Would you print the lines below exactly, beginning at the line that has "Adatkezelési tájékoztató" and stopping after the line that has "Bomuldspude med bamse og"? Only those lines, and no pictures.

Stored data entries
= Beginning of Section =

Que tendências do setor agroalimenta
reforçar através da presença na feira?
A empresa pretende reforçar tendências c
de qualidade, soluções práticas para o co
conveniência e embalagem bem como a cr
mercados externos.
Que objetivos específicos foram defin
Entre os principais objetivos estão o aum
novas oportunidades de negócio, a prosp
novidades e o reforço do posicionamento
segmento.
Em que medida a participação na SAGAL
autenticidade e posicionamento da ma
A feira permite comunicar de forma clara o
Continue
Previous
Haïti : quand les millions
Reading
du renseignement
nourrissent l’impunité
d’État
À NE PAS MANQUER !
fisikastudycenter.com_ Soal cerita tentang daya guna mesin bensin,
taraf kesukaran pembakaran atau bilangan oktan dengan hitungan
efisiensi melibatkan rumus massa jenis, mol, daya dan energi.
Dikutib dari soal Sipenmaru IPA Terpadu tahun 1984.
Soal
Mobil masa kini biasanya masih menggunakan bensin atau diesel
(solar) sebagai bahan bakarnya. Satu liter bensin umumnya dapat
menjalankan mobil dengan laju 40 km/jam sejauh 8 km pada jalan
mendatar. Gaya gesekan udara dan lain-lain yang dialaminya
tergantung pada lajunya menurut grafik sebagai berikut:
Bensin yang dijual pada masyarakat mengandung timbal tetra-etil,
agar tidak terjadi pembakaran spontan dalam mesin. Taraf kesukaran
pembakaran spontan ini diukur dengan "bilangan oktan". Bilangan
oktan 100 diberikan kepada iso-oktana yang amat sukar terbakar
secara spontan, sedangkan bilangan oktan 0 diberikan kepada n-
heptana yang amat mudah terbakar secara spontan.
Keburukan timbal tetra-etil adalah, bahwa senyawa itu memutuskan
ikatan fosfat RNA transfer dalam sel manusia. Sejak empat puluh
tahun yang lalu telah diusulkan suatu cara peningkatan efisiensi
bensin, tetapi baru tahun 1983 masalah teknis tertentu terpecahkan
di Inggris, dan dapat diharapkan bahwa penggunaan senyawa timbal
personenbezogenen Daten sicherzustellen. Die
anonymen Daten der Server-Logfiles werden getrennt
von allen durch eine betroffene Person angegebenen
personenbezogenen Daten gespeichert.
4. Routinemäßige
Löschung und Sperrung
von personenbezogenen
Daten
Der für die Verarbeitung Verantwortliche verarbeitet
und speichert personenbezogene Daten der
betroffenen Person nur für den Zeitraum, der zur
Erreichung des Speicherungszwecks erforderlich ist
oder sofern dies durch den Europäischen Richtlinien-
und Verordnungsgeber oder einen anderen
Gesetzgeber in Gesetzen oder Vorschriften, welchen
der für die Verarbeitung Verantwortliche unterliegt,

= End of Section =
= Beginning of Section =

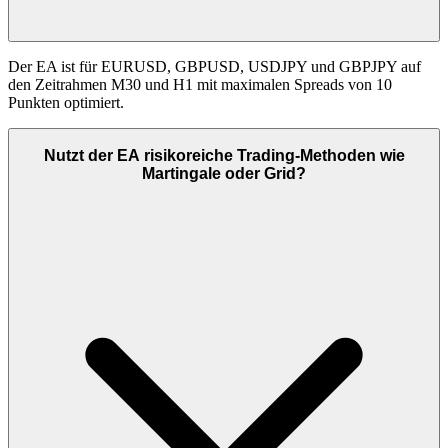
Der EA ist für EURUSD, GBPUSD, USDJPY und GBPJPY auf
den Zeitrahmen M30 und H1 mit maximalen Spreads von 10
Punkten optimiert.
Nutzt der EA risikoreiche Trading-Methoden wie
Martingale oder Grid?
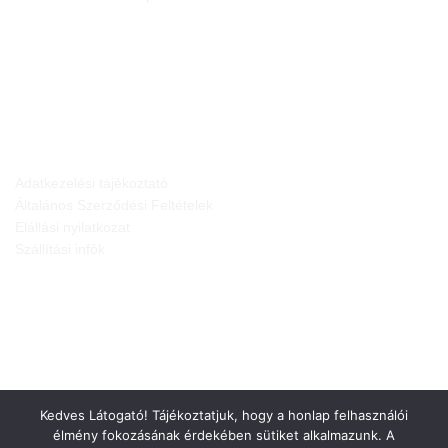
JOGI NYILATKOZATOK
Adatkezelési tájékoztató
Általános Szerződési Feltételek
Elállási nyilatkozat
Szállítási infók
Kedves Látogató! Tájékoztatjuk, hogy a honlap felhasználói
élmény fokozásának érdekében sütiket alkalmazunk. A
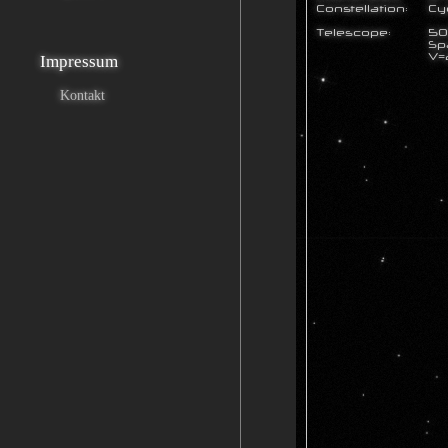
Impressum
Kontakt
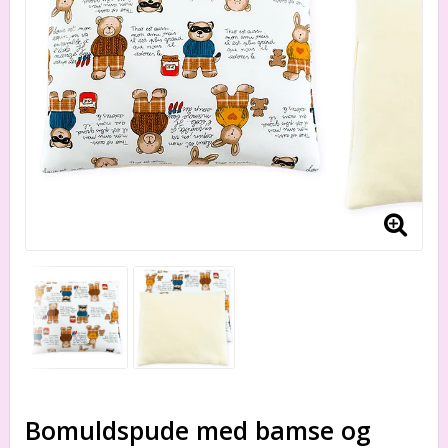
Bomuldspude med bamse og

= End of Section =
= Beginning of Section =

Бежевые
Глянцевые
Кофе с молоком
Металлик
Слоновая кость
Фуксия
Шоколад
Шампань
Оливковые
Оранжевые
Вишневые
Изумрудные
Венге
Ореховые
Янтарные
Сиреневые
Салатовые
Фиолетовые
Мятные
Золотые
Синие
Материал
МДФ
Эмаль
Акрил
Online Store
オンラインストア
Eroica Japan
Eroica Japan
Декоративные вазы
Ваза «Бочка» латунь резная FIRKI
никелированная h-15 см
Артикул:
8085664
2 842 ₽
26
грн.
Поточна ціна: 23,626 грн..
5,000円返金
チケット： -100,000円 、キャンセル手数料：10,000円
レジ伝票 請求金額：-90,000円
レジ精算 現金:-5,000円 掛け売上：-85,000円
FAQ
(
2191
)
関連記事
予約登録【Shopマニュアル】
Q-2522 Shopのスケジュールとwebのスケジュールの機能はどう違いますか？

= End of Section =

• Solution for this problem
Adatkezelési tájékoztató
Általános Szerződési Feltételek
Elállási nyilatkozat
Szállítási infók
Kedves Látogató! Tájékoztatjuk, hogy a honlap felhasználói
élmény fokozásának érdekében sütiket alkalmazunk. A
Impressum
Kontakt
Bomuldspude med bamse og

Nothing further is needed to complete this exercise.